*** Opening Provided data ***

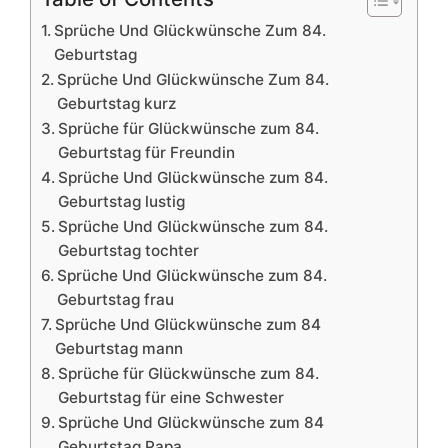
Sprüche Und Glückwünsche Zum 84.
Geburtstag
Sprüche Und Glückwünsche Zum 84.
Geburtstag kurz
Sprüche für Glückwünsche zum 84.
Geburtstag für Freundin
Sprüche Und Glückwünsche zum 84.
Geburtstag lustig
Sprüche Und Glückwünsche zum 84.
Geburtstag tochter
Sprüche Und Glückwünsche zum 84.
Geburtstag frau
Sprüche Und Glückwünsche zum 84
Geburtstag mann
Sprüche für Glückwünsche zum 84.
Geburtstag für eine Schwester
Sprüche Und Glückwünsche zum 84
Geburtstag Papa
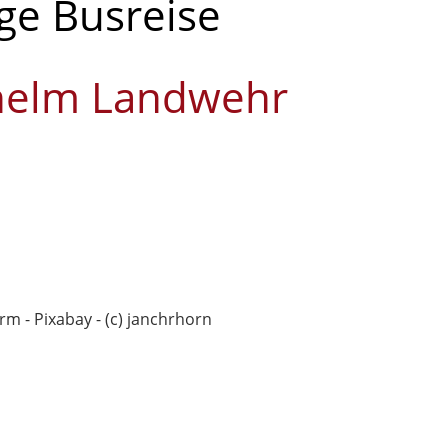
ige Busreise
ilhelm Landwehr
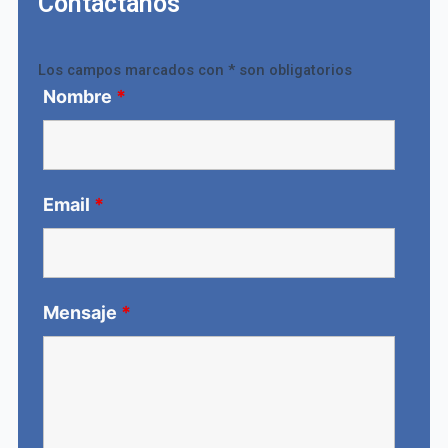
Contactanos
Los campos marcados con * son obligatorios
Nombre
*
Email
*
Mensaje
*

*** Closing Provided data ***
*** Opening Provided data ***

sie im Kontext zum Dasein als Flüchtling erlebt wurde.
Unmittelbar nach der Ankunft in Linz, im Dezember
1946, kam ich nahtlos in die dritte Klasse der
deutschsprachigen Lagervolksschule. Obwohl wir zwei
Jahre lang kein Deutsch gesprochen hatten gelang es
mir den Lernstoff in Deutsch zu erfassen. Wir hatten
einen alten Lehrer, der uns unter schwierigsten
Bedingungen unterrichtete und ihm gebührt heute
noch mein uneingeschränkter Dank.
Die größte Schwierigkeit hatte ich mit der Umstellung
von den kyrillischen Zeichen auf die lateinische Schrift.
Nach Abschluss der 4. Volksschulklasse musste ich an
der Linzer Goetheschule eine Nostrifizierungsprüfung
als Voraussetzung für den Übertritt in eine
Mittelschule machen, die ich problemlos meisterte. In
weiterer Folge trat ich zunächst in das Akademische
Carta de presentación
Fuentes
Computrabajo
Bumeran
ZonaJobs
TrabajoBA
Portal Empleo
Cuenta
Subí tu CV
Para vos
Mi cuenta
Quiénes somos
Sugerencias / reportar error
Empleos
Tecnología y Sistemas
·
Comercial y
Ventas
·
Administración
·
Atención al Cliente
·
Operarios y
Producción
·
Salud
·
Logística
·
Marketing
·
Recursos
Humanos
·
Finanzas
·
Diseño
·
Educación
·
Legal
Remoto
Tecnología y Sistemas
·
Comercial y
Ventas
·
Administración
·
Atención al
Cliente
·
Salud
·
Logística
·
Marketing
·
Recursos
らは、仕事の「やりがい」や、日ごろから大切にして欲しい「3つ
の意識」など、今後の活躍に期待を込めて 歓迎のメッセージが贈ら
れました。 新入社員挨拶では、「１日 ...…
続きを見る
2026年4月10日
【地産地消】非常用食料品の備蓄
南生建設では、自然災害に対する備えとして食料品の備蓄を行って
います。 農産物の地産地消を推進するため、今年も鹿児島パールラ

*** Closing Provided data ***

Required work
Could you tally the lines in the data that contain the string "hatten" and answer with the number alone?

Response
2